This content has not been validated; it was AI-generated following the x86-64 ISA Documentation generation process to maintain high quality. However, as no human has verified this data, errors may exist. If the accuracy of this data is critical, please consult the Intel SDM. The model used to generate this is gemma4:31b

VGATHERPF0QPS

Gathers packed single-precision floating-point values from non-contiguous memory locations into a destination register. It uses a base address, a vector of indices, a scale factor, and a mask register. For each active element in the mask, the instruction calculates an effective address by adding the base address to the product of the index and scale, fetches the f32 value from memory, and stores it in the destination.
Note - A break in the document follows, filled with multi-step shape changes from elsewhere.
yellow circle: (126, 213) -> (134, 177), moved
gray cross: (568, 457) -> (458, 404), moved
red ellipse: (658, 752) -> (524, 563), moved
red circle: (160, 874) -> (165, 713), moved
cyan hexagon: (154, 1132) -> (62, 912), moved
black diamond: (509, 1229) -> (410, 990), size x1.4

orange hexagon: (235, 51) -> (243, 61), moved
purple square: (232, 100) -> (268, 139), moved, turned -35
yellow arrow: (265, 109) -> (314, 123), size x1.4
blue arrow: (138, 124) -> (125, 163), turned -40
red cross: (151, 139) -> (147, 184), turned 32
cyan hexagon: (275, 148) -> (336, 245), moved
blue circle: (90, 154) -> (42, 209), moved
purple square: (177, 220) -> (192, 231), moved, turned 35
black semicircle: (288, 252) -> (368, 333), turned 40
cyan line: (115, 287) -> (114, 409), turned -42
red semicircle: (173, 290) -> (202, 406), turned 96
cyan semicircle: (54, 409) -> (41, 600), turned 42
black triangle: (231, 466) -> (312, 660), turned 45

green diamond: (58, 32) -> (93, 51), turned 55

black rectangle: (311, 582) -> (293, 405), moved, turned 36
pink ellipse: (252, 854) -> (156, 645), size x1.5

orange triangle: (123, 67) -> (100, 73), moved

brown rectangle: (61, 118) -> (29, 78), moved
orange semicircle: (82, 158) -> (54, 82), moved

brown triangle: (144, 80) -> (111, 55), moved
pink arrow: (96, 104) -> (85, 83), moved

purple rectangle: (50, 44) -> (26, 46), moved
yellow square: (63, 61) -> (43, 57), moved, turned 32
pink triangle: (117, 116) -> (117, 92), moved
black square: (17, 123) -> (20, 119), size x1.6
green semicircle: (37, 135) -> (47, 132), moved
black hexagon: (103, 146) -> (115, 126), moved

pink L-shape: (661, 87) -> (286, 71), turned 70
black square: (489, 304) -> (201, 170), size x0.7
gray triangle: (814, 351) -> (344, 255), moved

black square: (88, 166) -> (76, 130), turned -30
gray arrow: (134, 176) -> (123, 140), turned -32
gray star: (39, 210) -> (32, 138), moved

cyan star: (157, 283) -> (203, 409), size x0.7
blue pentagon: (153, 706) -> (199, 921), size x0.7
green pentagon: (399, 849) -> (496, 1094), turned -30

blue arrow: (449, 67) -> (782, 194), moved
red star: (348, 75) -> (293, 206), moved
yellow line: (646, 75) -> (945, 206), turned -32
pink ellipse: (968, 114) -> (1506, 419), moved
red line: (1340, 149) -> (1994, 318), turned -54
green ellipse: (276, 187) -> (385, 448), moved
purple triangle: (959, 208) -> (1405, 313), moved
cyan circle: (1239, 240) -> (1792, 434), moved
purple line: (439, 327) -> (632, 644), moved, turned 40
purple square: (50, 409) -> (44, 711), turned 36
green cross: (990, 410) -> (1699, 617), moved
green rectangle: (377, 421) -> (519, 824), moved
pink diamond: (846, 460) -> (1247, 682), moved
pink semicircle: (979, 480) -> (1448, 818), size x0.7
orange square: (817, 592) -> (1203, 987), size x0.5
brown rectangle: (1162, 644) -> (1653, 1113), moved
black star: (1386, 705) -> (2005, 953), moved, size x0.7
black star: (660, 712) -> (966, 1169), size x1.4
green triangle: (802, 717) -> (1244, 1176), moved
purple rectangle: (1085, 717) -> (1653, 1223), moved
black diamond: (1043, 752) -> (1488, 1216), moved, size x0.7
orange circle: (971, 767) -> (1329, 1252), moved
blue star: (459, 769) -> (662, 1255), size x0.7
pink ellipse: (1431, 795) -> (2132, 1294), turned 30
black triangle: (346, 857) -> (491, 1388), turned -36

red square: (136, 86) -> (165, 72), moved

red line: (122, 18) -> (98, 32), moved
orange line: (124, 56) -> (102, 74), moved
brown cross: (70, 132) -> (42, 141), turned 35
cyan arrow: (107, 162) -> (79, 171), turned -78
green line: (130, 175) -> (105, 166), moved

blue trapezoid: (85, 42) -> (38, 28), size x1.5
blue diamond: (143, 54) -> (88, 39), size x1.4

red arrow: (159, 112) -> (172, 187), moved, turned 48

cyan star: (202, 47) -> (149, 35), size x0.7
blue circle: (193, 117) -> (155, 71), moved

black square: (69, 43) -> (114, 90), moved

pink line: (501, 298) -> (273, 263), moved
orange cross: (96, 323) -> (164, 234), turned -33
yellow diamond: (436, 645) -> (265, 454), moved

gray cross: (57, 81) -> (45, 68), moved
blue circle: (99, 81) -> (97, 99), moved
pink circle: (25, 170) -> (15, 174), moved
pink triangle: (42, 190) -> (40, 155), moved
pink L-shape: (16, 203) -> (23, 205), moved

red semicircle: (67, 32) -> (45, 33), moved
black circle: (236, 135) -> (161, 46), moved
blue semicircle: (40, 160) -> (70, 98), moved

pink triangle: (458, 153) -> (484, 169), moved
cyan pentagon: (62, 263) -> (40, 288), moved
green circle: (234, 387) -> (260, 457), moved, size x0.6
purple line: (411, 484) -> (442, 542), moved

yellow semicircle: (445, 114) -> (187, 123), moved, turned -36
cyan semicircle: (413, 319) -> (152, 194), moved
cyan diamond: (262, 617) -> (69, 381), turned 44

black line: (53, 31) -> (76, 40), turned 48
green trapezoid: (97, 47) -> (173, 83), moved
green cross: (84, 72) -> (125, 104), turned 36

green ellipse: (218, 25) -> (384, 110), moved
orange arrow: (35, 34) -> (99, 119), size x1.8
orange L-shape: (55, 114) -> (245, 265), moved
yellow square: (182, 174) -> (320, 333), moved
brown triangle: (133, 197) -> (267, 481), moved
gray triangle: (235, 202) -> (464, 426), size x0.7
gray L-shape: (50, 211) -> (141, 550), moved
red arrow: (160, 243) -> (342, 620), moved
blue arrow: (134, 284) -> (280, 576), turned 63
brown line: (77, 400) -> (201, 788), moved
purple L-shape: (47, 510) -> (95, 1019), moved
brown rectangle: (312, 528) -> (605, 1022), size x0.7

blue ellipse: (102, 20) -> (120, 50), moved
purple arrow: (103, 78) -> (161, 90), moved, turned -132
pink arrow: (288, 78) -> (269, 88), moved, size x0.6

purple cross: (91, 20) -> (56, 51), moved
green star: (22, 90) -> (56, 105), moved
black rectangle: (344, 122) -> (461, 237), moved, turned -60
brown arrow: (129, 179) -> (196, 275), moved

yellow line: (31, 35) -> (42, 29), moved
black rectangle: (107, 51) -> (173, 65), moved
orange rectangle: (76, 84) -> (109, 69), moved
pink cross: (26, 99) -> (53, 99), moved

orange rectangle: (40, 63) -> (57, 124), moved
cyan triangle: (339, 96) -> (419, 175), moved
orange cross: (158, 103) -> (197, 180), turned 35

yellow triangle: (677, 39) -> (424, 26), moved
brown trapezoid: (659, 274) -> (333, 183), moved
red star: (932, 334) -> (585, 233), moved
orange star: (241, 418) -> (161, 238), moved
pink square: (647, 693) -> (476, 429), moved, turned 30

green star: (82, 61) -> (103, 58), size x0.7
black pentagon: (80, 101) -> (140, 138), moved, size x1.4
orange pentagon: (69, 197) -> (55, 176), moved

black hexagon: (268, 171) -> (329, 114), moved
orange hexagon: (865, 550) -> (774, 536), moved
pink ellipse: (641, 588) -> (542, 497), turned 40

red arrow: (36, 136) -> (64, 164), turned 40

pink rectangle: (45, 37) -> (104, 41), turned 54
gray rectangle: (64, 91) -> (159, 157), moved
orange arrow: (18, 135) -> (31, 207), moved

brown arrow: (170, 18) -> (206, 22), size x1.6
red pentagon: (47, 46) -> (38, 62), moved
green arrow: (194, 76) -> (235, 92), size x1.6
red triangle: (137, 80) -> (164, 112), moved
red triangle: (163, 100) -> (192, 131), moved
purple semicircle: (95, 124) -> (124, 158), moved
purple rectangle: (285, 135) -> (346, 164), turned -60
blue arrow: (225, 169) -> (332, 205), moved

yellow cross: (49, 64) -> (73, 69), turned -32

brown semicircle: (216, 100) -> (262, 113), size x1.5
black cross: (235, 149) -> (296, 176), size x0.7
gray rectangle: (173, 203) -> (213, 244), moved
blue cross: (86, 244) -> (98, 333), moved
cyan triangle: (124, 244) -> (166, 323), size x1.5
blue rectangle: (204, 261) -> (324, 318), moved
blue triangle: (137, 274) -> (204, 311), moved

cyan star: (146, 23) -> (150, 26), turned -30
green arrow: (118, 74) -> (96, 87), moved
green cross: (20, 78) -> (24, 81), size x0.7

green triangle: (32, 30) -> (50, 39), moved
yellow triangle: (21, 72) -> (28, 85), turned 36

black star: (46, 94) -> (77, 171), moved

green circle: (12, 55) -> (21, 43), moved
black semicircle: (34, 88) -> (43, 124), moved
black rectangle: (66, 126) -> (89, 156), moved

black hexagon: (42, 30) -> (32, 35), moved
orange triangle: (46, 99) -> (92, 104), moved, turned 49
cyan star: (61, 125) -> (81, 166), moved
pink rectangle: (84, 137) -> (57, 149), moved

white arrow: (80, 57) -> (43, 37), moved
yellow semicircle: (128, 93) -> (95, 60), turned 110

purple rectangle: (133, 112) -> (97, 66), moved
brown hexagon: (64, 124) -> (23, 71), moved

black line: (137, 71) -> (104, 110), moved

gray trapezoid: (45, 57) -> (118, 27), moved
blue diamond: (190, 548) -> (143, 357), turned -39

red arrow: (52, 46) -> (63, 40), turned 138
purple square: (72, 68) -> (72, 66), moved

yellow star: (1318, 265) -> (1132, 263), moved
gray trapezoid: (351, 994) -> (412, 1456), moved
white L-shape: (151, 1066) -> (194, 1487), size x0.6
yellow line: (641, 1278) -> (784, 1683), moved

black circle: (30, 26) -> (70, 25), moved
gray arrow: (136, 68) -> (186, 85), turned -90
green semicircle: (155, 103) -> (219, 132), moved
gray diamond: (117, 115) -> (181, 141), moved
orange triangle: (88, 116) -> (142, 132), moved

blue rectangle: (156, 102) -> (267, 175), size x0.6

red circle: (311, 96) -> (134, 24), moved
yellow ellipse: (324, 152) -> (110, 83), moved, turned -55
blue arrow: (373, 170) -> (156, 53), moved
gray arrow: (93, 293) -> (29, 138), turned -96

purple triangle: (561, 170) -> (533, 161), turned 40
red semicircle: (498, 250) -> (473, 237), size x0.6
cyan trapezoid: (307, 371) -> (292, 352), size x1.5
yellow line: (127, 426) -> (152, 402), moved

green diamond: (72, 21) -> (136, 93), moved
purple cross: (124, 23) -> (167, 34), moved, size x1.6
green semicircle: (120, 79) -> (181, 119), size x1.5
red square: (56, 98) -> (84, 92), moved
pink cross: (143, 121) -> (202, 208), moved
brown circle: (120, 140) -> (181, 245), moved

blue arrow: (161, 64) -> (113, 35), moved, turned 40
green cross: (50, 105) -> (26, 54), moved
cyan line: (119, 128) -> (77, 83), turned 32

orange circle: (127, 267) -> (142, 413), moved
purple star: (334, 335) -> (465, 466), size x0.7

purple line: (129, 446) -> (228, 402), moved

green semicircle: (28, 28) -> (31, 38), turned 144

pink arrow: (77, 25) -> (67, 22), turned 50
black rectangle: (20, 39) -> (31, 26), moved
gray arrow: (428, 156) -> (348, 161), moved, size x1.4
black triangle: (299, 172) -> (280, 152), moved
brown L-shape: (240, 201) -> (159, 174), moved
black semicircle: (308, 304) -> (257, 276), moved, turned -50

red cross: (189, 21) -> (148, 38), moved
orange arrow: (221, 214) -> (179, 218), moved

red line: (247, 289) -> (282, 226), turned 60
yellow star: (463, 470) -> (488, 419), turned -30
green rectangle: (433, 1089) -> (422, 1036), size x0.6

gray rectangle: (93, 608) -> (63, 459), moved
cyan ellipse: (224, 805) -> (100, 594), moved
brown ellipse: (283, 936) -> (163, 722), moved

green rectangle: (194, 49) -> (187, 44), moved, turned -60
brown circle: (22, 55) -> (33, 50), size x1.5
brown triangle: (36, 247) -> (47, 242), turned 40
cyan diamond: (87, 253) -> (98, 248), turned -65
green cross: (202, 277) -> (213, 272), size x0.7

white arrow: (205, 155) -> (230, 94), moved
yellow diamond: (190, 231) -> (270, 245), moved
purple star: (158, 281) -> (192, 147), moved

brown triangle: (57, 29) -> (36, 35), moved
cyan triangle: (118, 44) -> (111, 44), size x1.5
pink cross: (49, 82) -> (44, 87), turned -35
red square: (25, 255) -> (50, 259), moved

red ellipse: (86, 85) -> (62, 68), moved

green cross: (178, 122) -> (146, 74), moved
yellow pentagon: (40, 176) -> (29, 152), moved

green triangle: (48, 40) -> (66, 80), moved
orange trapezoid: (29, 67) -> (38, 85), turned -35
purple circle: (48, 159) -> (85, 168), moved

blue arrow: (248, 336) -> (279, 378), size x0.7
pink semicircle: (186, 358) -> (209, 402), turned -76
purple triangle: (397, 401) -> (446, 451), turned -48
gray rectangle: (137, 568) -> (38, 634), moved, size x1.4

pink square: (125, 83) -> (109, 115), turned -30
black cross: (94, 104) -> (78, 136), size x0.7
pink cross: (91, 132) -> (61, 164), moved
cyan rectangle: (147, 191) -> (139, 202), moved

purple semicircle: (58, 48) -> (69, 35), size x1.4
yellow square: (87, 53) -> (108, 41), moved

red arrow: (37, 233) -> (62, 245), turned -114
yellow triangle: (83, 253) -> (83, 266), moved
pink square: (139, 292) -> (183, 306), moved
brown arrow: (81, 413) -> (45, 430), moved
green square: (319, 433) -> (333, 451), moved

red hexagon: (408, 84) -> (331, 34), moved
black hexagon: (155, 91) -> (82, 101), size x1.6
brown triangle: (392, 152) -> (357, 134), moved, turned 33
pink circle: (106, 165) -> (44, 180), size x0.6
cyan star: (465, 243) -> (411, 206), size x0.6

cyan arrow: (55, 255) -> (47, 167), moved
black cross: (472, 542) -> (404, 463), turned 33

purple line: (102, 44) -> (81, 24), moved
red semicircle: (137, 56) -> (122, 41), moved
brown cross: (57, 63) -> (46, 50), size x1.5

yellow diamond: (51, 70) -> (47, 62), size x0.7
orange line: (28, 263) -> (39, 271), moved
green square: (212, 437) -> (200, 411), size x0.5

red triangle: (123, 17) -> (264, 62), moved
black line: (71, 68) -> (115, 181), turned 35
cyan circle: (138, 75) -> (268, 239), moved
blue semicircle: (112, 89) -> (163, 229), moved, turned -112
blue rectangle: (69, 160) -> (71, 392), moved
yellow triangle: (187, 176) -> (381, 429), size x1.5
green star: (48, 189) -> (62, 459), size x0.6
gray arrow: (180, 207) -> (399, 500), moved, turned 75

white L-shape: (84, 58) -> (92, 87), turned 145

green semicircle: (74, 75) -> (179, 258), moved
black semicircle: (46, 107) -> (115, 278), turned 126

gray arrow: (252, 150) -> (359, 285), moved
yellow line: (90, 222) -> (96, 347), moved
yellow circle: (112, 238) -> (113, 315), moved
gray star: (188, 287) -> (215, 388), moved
The mask is then updated to clear the bits corresponding to successfully loaded elements.

The following table covers what the source and destinations can be:

source	destination(s)
reg (base), reg (indices), m32/reg (mask)	reg (dest), reg (mask)

DO NOT support LOCK

This instruction is available only in 64-bit mode. It requires support for the AVX2 instruction set.

The mask register is updated upon completion; if a memory access fails (e.g., due to a page fault), the instruction must be restartable. The mask bit must be set to 1 for the element to be processed. If the mask bit is 0, the corresponding element in the destination register remains unchanged.

To avoid performance degradation or unexpected behavior, ensure that the index values do not cause the effective address to wrap around the address space. Memory access is subject to alignment constraints; while the instruction supports unaligned access, aligned accesses are generally more performant. If a fault occurs during the gather operation, the mask register is updated such that only the elements that were not yet successfully loaded remain marked for processing.